Washington, D.C., Sept. 11, 2015--Data from the Centers on Disease Control and Prevention (CDC) show that tens of millions of Americans aren't getting enough essential nutrients to ensure their bodies function optimally, a stark contrast to headlines and soundbites that assert Americans get the nutrients they need from food alone. The CDC data was presented by Tieraona Low Dog, M.D., nationally recognized physician, author and speaker, to congressional staffers at a Sept. 9 educational briefing, "Life Fortified: A Physician's Case for Dietary Supplements," held by the Congressional Dietary Supplement Caucus (DSC) in cooperation with the leading trade associations representing the dietary supplement industry-the American Herbal Products Association (AHPA), the Consumer Healthcare Products Association (CHPA), the Council for Responsible Nutrition (CRN), the Natural Products Association (NPA), and the United Natural Products Alliance (UNPA).
Citing CDC data, Dr. Low Dog highlighted that nearly 90 million Americans have a vitamin D deficiency, 30 million Americans are deficient in vitamin B6, 18 million Americans are deficient in vitamin B12 and nearly 16 million Americans have a vitamin C deficiency.
"I'm extremely concerned when I hear misleading soundbites on the evening news that people don't need vitamins because they get all the nutrients they need from their diet because it isn't just patients who hear this, doctors also hear it repeatedly," Dr. Low Dog said. "This mantra that Americans get all the nutrients they need from food is simply not true and the data demonstrates it is false. It is much harder than you think to get the nutrients you need from food alone."
Dr. Low Dog illustrated this point by outlining what the average person would need to eat in order to get the minimum recommended amount of many individual nutrients. For example, in order to get the recommended 18 milligrams of iron per day through food, you'd need to eat four cups of raisins, 15 cups of broccoli, three cups of cooked spinach, 10 ounces of beef liver, or 45 ounces of chicken breast.
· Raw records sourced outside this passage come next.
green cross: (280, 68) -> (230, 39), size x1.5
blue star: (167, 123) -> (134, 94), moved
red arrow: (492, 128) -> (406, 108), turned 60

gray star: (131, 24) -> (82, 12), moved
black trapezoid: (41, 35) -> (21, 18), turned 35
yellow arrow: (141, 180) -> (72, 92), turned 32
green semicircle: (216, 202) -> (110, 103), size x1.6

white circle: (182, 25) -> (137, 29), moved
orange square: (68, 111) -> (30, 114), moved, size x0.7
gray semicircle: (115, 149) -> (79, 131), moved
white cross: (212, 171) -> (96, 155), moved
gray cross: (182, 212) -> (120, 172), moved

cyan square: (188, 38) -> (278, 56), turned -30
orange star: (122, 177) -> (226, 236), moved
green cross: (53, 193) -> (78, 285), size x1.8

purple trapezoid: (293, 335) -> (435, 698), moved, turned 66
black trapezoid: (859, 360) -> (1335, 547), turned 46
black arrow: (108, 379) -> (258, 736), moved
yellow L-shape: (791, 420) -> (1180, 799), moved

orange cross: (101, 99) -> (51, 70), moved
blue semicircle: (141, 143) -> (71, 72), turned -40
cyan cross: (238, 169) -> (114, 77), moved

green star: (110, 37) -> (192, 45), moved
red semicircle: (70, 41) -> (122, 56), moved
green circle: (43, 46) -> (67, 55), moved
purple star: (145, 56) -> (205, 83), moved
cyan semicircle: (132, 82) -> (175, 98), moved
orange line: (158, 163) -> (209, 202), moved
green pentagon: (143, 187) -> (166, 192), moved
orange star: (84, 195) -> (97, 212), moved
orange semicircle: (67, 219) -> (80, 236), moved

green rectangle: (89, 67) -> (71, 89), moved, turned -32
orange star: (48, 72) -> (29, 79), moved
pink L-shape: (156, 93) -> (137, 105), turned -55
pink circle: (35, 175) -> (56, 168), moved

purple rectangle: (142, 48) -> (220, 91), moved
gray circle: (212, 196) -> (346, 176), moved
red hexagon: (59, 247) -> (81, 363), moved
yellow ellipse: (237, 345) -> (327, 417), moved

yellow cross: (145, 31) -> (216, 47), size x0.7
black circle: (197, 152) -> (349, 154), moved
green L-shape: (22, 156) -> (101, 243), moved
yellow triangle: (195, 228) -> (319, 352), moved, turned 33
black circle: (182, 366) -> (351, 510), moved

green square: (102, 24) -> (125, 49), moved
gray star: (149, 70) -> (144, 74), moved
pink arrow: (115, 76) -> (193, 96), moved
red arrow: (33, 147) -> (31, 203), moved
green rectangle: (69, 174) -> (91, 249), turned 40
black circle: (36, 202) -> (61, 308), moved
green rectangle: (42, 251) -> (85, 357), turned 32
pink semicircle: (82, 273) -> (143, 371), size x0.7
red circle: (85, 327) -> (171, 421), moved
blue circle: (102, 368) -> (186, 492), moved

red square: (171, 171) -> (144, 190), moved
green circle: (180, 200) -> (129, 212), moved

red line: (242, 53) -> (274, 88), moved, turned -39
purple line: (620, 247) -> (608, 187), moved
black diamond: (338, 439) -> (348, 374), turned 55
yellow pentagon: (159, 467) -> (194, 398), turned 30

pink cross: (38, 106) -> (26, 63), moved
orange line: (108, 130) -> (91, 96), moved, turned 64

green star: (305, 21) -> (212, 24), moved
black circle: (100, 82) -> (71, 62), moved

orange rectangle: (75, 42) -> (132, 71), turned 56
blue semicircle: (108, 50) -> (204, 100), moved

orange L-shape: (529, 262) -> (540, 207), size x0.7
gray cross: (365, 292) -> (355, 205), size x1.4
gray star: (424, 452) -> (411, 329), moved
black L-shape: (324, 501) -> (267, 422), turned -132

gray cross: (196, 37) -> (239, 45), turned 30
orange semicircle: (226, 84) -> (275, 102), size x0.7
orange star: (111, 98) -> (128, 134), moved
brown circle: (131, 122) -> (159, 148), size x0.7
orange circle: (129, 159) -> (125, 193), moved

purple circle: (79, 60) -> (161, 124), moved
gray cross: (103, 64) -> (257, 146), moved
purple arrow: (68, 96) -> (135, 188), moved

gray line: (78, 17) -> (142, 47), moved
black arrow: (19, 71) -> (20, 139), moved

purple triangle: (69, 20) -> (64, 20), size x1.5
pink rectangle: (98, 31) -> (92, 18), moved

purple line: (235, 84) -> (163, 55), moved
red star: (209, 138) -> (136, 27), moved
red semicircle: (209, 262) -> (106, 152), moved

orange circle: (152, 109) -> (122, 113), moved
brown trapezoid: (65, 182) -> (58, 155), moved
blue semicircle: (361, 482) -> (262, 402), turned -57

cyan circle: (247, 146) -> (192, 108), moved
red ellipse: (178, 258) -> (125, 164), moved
She noted that meeting the minimum amount of nutrition is especially difficult for low-income Americans who can use Supplemental Nutrition Assistance Program (SNAP) assistance to purchase candy and soda, but not multivitamins.
A thoughtful, coordinated approach between industry and public health initiatives is required to address the many complex factors like lower nutrient content in today's foods and unintended consequences of well-intentioned health campaigns to avoid certain, nutrient-rich foods like egg yolks that contribute to Americans' vitamin and mineral deficiencies, according to Dr. Low Dog.